# Papercraft Project



## zorropirate (Aug 13, 2010)

EEEEP! Ok, so I totally love papercraft... where you cut out and assemble something awesome from a paper print out. 

Just noticed this one, had to share!










http://cp.c-ij.com/en/contents/3157/four-toed-hedgehog/index.html
Click the download for letter size paper.


----------



## sweetergrrrl (May 5, 2009)

Too cool! Very good idea for a rainy day. Just don't put it in the hedgie cage. It would get covered in poo!!! LOL


----------



## Pokey (Aug 21, 2011)

Wow way too cool, I wish I had some crafting ability... I always seem to end up so frustrated whenever I attempt stuff like this hahah! Post pics if you plan on making one.


----------



## Rainy (Jul 27, 2011)

They also have this one on the HHC home page (fun stuff link).

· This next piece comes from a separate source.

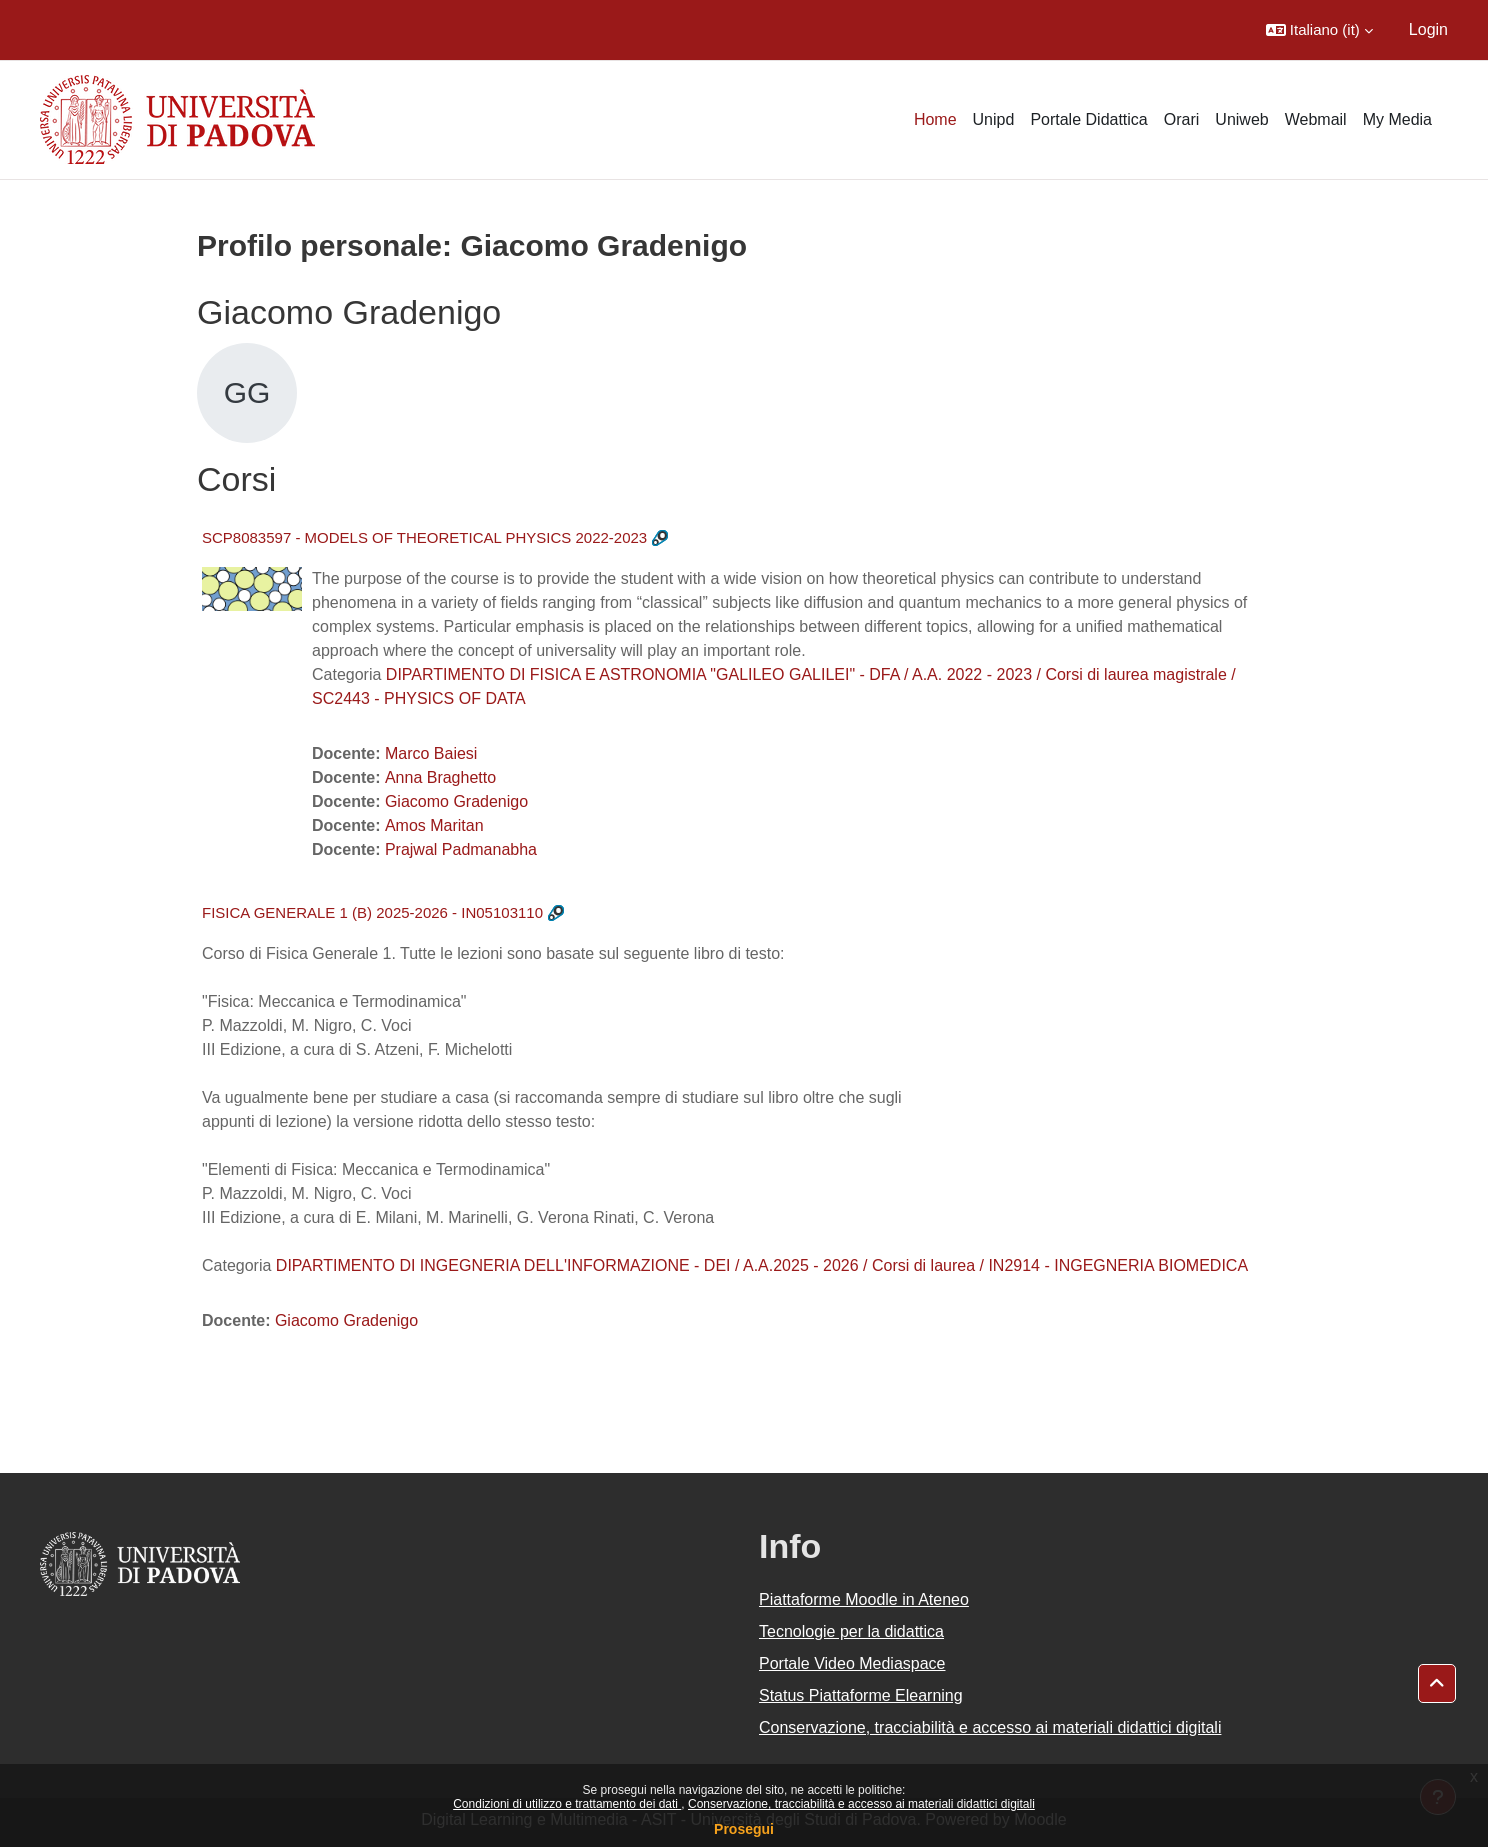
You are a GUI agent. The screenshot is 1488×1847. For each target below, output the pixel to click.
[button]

http://www.yamaha-motor.co.jp/global/entertainment/papercraft/animal-global/hedgehog/index.html

I've been doing the hedgehog puzzles on this page too.


----------



## KathyTNY (Jan 21, 2011)

My daughter made this paper hedgehog for me....... it is adorable and went right in with the rest of my hedgehog collection!!!

Kathy


----------